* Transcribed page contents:
*** Block opens ***
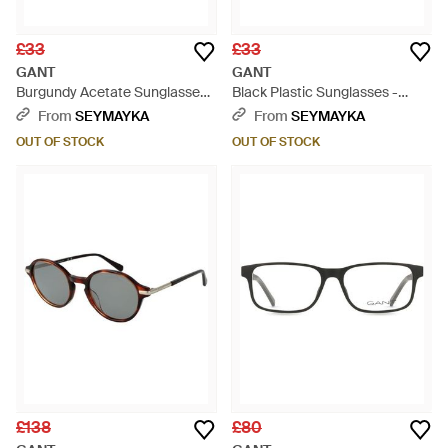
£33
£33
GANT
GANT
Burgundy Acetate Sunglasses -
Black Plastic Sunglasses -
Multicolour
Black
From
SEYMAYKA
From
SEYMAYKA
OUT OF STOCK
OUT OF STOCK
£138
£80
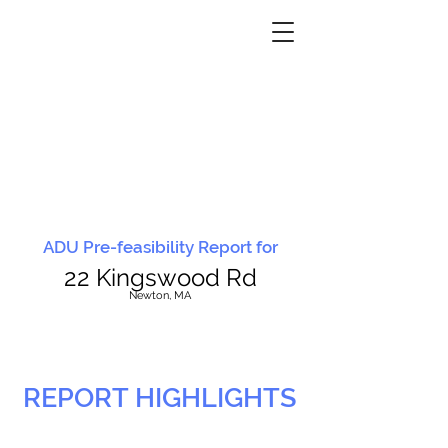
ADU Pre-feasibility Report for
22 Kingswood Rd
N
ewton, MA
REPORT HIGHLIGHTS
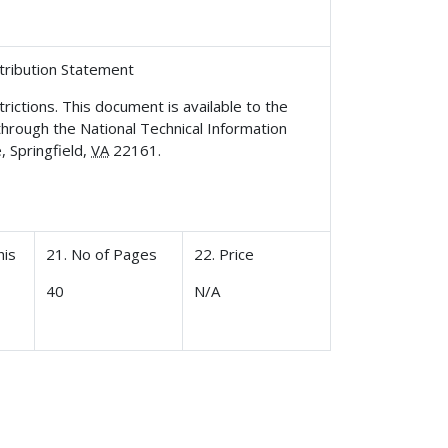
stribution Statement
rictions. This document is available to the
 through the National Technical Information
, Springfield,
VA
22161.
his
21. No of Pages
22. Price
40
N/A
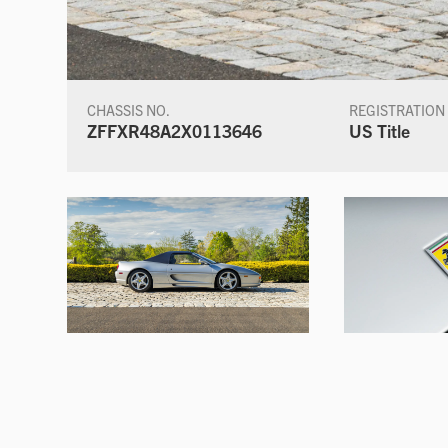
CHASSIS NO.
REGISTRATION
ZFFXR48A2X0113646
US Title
*** Block closes ***
*** Block opens ***
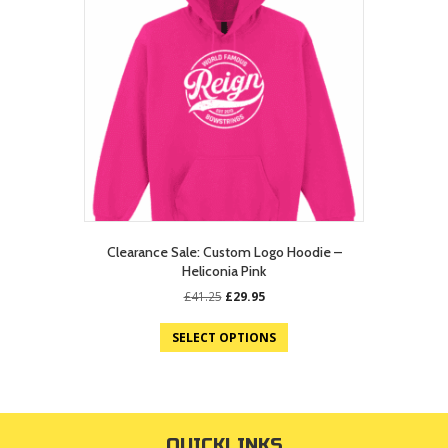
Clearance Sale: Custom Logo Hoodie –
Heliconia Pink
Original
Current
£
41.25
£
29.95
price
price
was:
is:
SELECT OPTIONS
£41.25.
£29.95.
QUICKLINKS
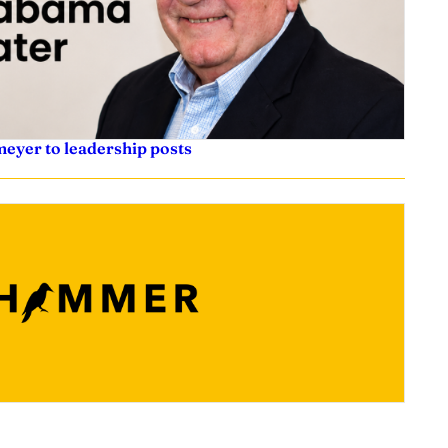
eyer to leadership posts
*** Block closes ***
* Activity: Each line of the entries above that includes the string "Sunglasses" should be copied out.

* Answer section:
Burgundy Acetate Sunglasses -
Black Plastic Sunglasses -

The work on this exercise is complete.